I am wanting to leave the business I am working in and set up a company in a similar field (to my employers' business). I have looked at my employment agreement briefly and it contains a restraint of trade clause. What is the extent of any liability I may incur if I do leave the business and set up a similar business?

Firstly, I would need to have a look at the restraint of trade clause in your employment agreement in order to advise you properly.

Restraint of trade clauses are aimed at preventing an employee from going to work for a competitor and/or from setting up or buying an interest in a business in competition with its former employer.

It is becoming increasingly common in highly competitive industries and in occupations where employees deal with sensitive commercial information for employers to require employees to agree to non-competition or restraint of trade provisions in their employment agreement.

Essentially your employer is seeking to limit your freedom to have any business dealings with people in the same industry or occupation - with the aim of protecting its commercial interests.

Most commonly restraint of trade/non-competition clauses seek to restrain employees from:

* Carrying on business in the same industry or occupation while they continue to be employed by the current employer; or

* Canvassing the employer's customers to be customers of a current or future business of the employee; or

* Competing against the employer after the current employment ends, either by opening their own business or working for a competitor. As a general principle, contractual provisions that seek to restrain trade or competition are void and unenforceable but they are not illegal.

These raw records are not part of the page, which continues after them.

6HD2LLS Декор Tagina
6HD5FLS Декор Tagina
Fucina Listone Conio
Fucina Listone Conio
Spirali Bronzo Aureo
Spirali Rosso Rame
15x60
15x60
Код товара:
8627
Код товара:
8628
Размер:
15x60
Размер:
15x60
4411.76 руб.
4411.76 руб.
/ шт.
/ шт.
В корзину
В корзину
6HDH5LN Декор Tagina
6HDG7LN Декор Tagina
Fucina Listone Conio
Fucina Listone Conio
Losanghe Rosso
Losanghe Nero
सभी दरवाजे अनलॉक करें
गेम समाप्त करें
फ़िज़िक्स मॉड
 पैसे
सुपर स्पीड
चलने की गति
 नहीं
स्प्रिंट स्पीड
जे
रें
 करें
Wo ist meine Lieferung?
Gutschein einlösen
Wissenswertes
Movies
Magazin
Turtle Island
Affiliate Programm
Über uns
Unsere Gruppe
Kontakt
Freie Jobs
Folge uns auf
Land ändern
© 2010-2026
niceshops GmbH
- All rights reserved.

For a restraint of trade provision to be enforceable, a party to the contract needs to prove that the restraint is reasonable in terms of the parties' interests and the public interest. To enforce such a provision in an employment agreement, an employer would have to prove that the restraint is reasonable; that the employee does not have to prove that it is unreasonable.

What is a reasonable restraint?

First, it is not enough merely to want to protect the employer from competition. There must be something more - something that is sufficient to overcome the basic principle of public policy on restraint of trade: that employees should be free to sell their skills and talents. The something more has to be:

* Some advantage or asset inherent in the business which can probably be regarded as the employer's property, and which it would be unjust to allow the employee to appropriate.

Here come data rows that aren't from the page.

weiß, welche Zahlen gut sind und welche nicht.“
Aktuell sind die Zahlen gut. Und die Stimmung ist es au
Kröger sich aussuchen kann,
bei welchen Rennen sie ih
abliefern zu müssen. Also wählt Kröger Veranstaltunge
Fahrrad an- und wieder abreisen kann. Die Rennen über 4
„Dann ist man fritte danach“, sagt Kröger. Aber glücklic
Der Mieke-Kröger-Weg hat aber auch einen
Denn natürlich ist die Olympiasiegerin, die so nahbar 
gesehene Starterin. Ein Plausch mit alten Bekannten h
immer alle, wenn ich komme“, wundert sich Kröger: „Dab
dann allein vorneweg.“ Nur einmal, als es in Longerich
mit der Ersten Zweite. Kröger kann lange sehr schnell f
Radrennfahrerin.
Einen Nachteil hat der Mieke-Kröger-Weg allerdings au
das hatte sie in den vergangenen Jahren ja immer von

* A proprietary interest which requires protection, such as a trade secret or a continuing business relationship.

Restraint of trade provisions are difficult to enforce even if they pass the "something more" test. Enforcement is usually sought when a person leaves an organisation and goes to work for a competitor or sets up in competition with the previous employer.

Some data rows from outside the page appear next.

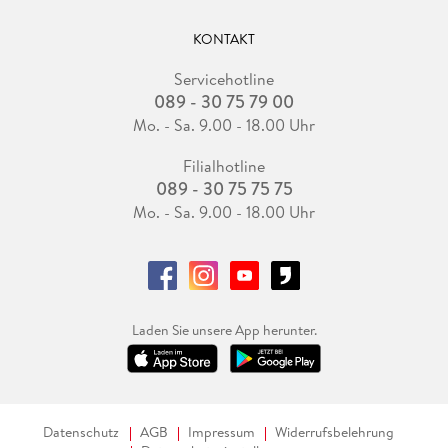
KONTAKT
Servicehotline
089 - 30 75 79 00
Mo. - Sa. 9.00 - 18.00 Uhr
Filialhotline
089 - 30 75 75 75
Mo. - Sa. 9.00 - 18.00 Uhr
Laden Sie unsere App herunter.
Datenschutz
AGB
Impressum
Widerrufsbelehrung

In some situations the employer can seek an injunction to enforce restraint of trade clauses and its agreement with the former employee.

If you do leave and your employer decides to enforce the restraint of trade clause and applies to the court for an injunction, as a first step the court will ask if the restraint is expressed in the negative.

In other words, it must contain a promise that the employee will not do something; a promise not to work for a competitor can be enforceable, but a promise only for the present employer will not be.

Next, the courts will examine all the circumstances and decide whether the restraint is reasonable. It will establish whether:

* The former employer has a proprietary interest that is capable of being protected;

* It is reasonable to restrain specified activities of the employee;

* The period of the restraint is reasonable; and

* The geographical limits of the restraint are reasonable.

What is a reasonable period of restraint?

Each case is different, but the courts will not enforce a restraint of trade provision that would prevent a former employee from either setting up in business or working again in the employee's chosen field.

At some point, the information picked up by an employee will be out of date or no longer commercially sensitive, or the employer will have had sufficient time to overcome any disadvantage that might come from competition.

Confidential information

The need to protect confidential information is often given as justification for a restraint of trade provision in an employment agreement. Typically, the employment agreement will seek to restrain employees from using or disclosing the employer's confidential information while the employment continues and for a specified period after the employment ends.

Usually employment agreements include a confidentiality provision which states that confidentiality should continue after the employment ends.

Even if there is no agreement, the duty to maintain confidentiality may continue. If you do decide to leave your employment you cannot be restrained from using your own skills and knowledge when you leave. That said, you would not be allowed to use detailed knowledge of the affairs and plans of your employer's clients in order to secure business for your own enterprise.

I suggest that you carefully read the restraint of trade provision in your employment agreement to establish the extent of your obligation to your employer.

I also suggest that you speak to an employment law specialist/employment lawyer if you are unsure about the extent of your obligation under the restraint of trade provision.